As the alcohol level rises, the inhibitions disappear - a rule that applies here, as everywhere. For the SEE (see explanation above), German partygoers appear to be pretty relaxed about their relationships. It would appear that alcohol-related "lapses" are treated with a high degree of tolerance. And there is one other major alcoholic benefit - many studentissimos abandon their pseudo-intellectual claptrap. Finally, there is no more talk of the "Land of Poets and Thinkers," and the Germans can get down to the serious business of contradicting all the clichés about themselves.

One such cliché is certainly never to be observed at parties - the punctuality myth. It's definitely uncool to turn up at a party on time. If you're smart, you'll let the others wait for you. And if you're a smoker, don't be offended if you ask for a cigarette and your German fellow smoker reaches into his pack, takes one out and hands it to you rather than offering you the pack. It's neither an insult nor a warning not to ask for another one. On the contrary!

But you'll have the most fun discovering all these things and experiencing all these situations for yourself. Especially when its such a pleasant cultural phenomena as party going. So off you go… and have fun!

To the end still another note, since I am occupied honorary me the Intigration of foreigners in Frankfurt, interested ones foreign students can anmailen, at any time me and around advice ask “FOR EVERYTHING GIVE IT a SOLUTION” Greet Günter Schulz

Why Germany?

Germany has Loads to Offer

1.8 million students around the world go abroad to attend a university. Nearly one tenth of those students choose to come to Germany. Germany has a lot to offer to foreign students, be they first-year students or postgraduates.

Germany's universities combine age-old traditions with modern technologies. More than 300 universities are featured on Campus Germany: from time-honored institutions offering students the classical repertoire of subjects such as Medicine, Law, English and German to innovative new institutions of higher education with inter-disciplinary study programs. German universities are open to anyone who fulfills the prerequisites and academic freedom is one of the basic principles of the German university system.

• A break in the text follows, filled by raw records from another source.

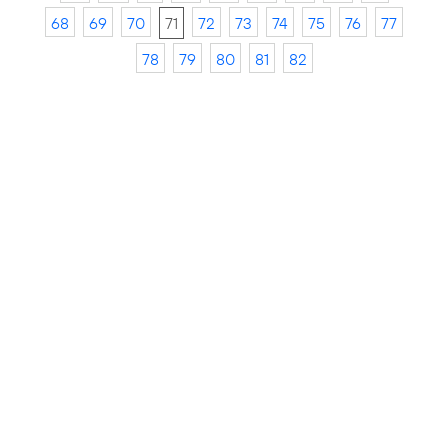
68
69
70
71
72
73
74
75
76
77
78
79
80
81
82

Universities here combine research and study. They've been the scene of many groundbreaking discoveries and they're internationally renowned. German universities attract faculty and students from around the world. Modern German universities also combine theoretical work with its practical application. They both educate and train - basic research is augmented by applied research. Interdisciplinary cooperation is common and many of them cooperate closely with multinational firms and with other research institutes in Germany and abroad. In the end, this increases the graduates' chances on the job market.

Many of today's students no longer want a purely theoretical education. A variety of universities of applied science in Germany offer balanced academic training necessary for a professional career. Practical experience in regional companies is often part of the curriculum. German companies are interested in attracting well-trained graduates from abroad. And in many cases, these former students can continue to work for the company as a foreign spokesperson once they return home.